“May you dream of the devil and wake in fright.” This old curse serves as the inspiration for the novel and later film adaptation Wake in Fright, a harrowing descent into madness that tells the tale of an English school teacher in a remote Australian town who wrestles with conformity, misery and the innate self-destruction that clings to man like a shadow. It’s not clear if New York duo Uniform took inspiration from the saying or the book/film for their sophomore album Wake in Fright, but considering that the music presented here speaks of isolation, misanthropy, and post-societal violence, it’s undeniable that they bathe in similar waters. This begs the question: Can Wake in Fright (the album) with its blend of industrial, thrash and noise be as effective in conveying the cloying horror and desolation of its namesake or is it no more than a pallid bugbear?
Uniform have certainly chosen the right style to articulate their pessimism. Clanging metal-on-metal, palm-muted riffs and unrelenting drum beats are ample tools to fashion a machine of apocalyptic torment. Plenty of metal bands have flirted with industrial influences in the past, from Killing Joke’s influential “Millennium” through to Nailbomb, Fear Factory, and Ministry, but in these cases the music is typically carried by a tight and catchy rhythm section hewn from granite. Not here. Divest yourself of any hopes for a sonically salubrious experience with Wake in Fright because Uniform offers none. Pleasing melodies and lilting tunes are given no quarter and in their place lurks a throbbing, atonal cacophony.
“Habit” is a squealing, pulsing horror show, using reams of cold feedback, anemic percussion and vocalist Mike Berden’s bitter, hardcore-tinged shouts to create the musical equivalent of hallucinogenic sleep-deprivation. “The Lost” is subtly textured with many electronic blurbs, beats and a rusty lead that drunkenly weaves between foreground and background while Berden continually and monotonously disgorges a diatribe that is equal parts irritating and hypnotic. “The Killing of America” opens with a positively filthy riff that buzzes like a swarm of vituperative wasps and a dogged percussion but it’s the unexpected, manic solo towards the end that shows that the band is capable of surprising you when you least expect it. The auditory output presented by Uniform on Wake in Fright is complete deconstruction, the systematic reduction of musical elements into their base forms, lashed together out of sequence and designed to paint a grim landscape flensed clean of warmth and salvation.
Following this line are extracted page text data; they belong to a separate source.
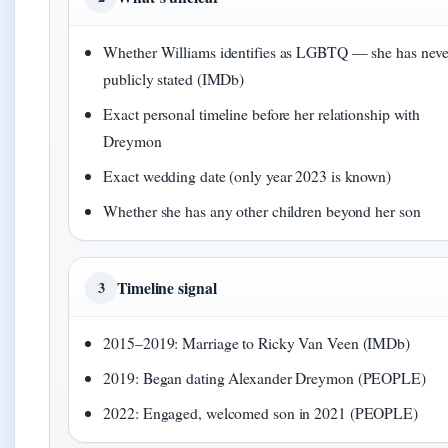
Whether Williams identifies as LGBTQ — she has neve
publicly stated (IMDb)
Exact personal timeline before her relationship with
Dreymon
Exact wedding date (only year 2023 is known)
Whether she has any other children beyond her son
Timeline signal
3
2015–2019: Marriage to Ricky Van Veen (IMDb)
2019: Began dating Alexander Dreymon (PEOPLE)
2022: Engaged, welcomed son in 2021 (PEOPLE)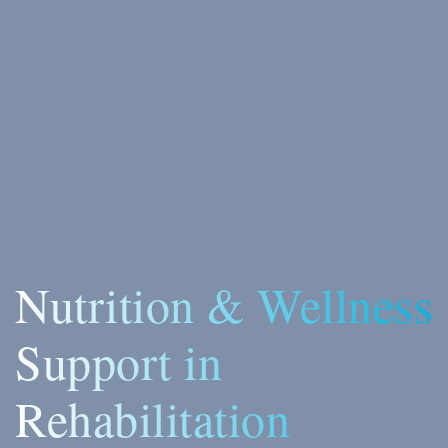
Nutrition & Wellness
Support in
Rehabilitation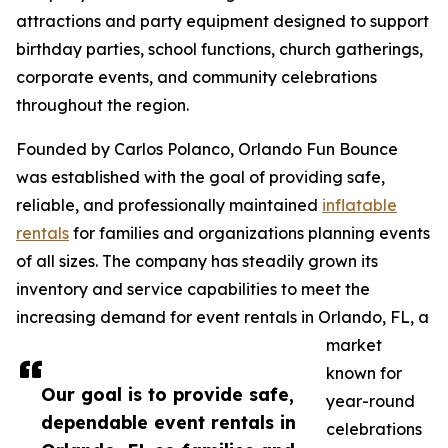
attractions and party equipment designed to support
birthday parties, school functions, church gatherings,
corporate events, and community celebrations
throughout the region.
Founded by Carlos Polanco, Orlando Fun Bounce
was established with the goal of providing safe,
reliable, and professionally maintained
inflatable
rentals
for families and organizations planning events
of all sizes. The company has steadily grown its
inventory and service capabilities to meet the
increasing demand for event rentals in Orlando, FL, a
market
known for
Our goal is to provide safe,
year-round
dependable event rentals in
celebrations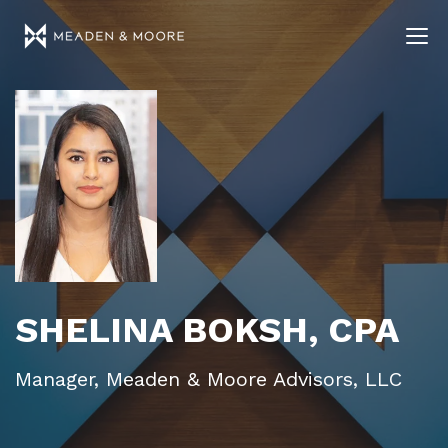
SHELINA BOKSH, CPA
Manager, Meaden & Moore Advisors, LLC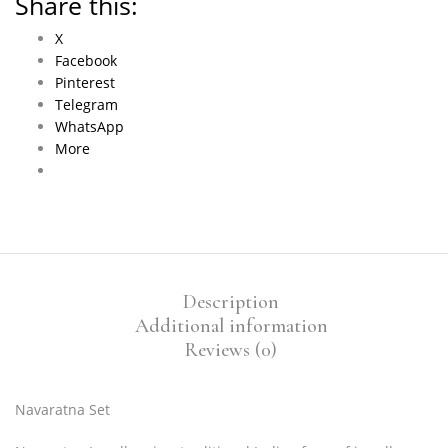
Share this:
X
Facebook
Pinterest
Telegram
WhatsApp
More
Description
Additional information
Reviews (0)
Navaratna Set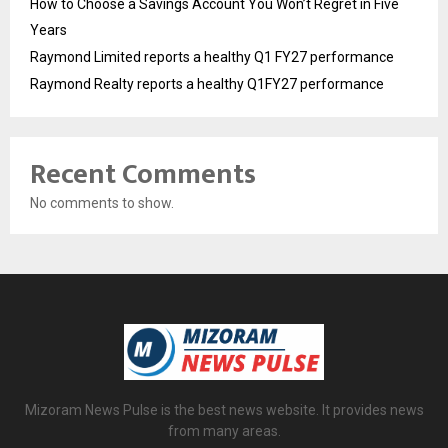
How to Choose a Savings Account You Won’t Regret in Five
Years
Raymond Limited reports a healthy Q1 FY27 performance
Raymond Realty reports a healthy Q1FY27 performance
Recent Comments
No comments to show.
Mizoram News Pulse is the best news website. It provides news
from many areas.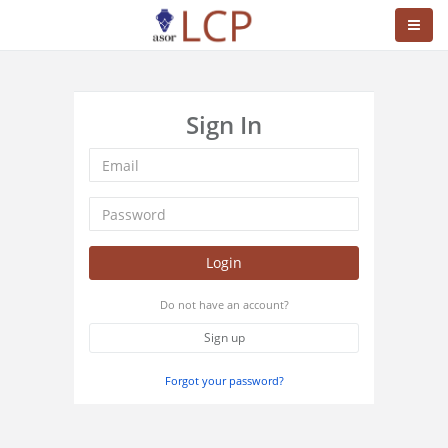
Sign In
Login
Do not have an account?
Sign up
Forgot your password?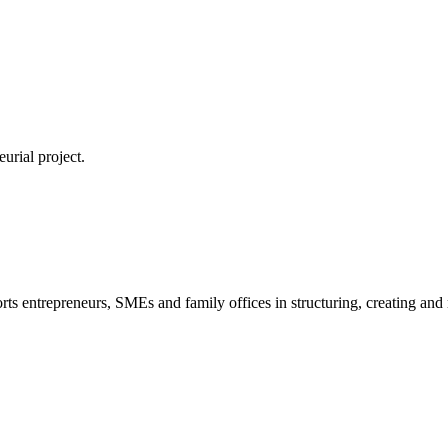
urial project.
s entrepreneurs, SMEs and family offices in structuring, creating and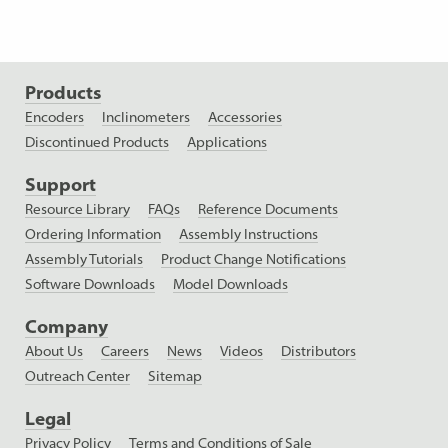
Products
Encoders
Inclinometers
Accessories
Discontinued Products
Applications
Support
Resource Library
FAQs
Reference Documents
Ordering Information
Assembly Instructions
Assembly Tutorials
Product Change Notifications
Software Downloads
Model Downloads
Company
About Us
Careers
News
Videos
Distributors
Outreach Center
Sitemap
Legal
Privacy Policy
Terms and Conditions of Sale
It’s a pity then that the album is painfully hobbled by a very poor production. No one expects the Spanish Inquisition a delicately hand-crafted audiophile recording from industrial/noise-influenced music, especially when abject terror is the soup of the day, but when an album is mixed and mastered in such a way as to leave the music sounding insipidly flat you have a problem on your hands. Riff after riff, beat after beat, too much is lost in an indistinct malaise shorn of dynamics and detail. What’s worse is this diffusion led to portions of songs disengaging me entirely, letting my mind drift with nary any recollection of what had transpired. I should be sitting bolt upright by the end of these tracks, short of breath, nostrils flared and my pupils reduced to pinpricks in anticipation of some calamity ready to befall me, not struggling to stifle a yawn. Anaal Nathrakh have been pilloried for their ear-bleeding mixes but it doesn’t prevent them from conveying their brand of incendiary animosity.
Wake in Fright (the film) succeeds in its ability to unnerve and unsettle, delving deep under the skin and leaving you in a cold sweat at its conclusion. Uniform, while capable of presenting a suffocating vision of violence and despair with Wake in Fright, is all too often undermined by a muted production that not only robs the music of engagement and immediacy but actively weakens the hellish darkness they are so eager to unleash into the world.